• _TASK TO CARRY OUT_:
Every line from the top of the records below through the one containing "aureato in Lettere, da" must be copied exactly, and the pictures must not be.

[Excerpts from a dataset]
──────────

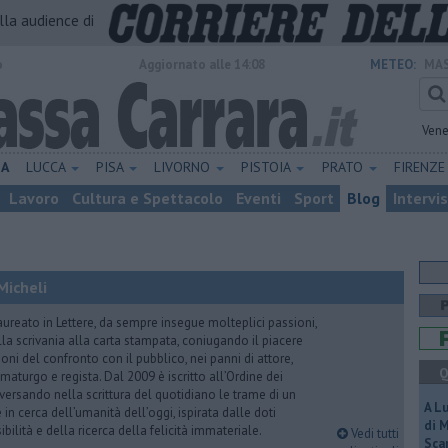
alla audience di
o
Aggiornato alle 14:08
METEO:
MAS
Vene
NA
LUCCA
PISA
LIVORNO
PISTOIA
PRATO
FIRENZ
Lavoro
Cultura e Spettacolo
Eventi
Sport
Blog
Intervi
Micheli
aureato in Lettere, da sempre insegue molteplici passioni,
lla scrivania alla carta stampata, coniugando il piacere
oni del confronto con il pubblico, nei panni di attore,
Q
maturgo e regista. Dal 2009 è iscritto all’Ordine dei
iversando nella scrittura del quotidiano le trame di un
A L
n cerca dell’umanità dell’oggi, ispirata dalle doti
di 
ibilità e della ricerca della felicità immateriale.
Vedi tutti
Scar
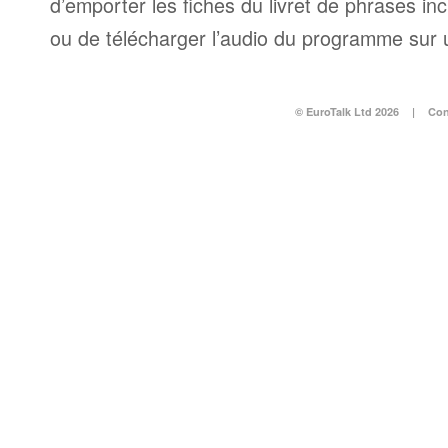
d’emporter les fiches du livret de phrases i
ou de télécharger l’audio du programme sur 
© EuroTalk Ltd 2026
|
Con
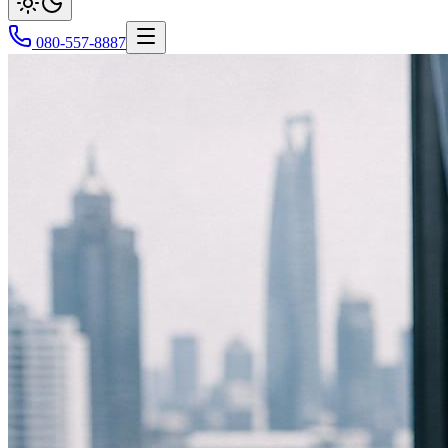
080-557-8887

──────────

• _EXERCISE RESULT_:
alla audience di
o
Aggiornato alle 14:08
METEO:
MAS
Vene
NA
LUCCA
PISA
LIVORNO
PISTOIA
PRATO
FIRENZ
Lavoro
Cultura e Spettacolo
Eventi
Sport
Blog
Intervi
Micheli
aureato in Lettere, da sempre insegue molteplici passioni,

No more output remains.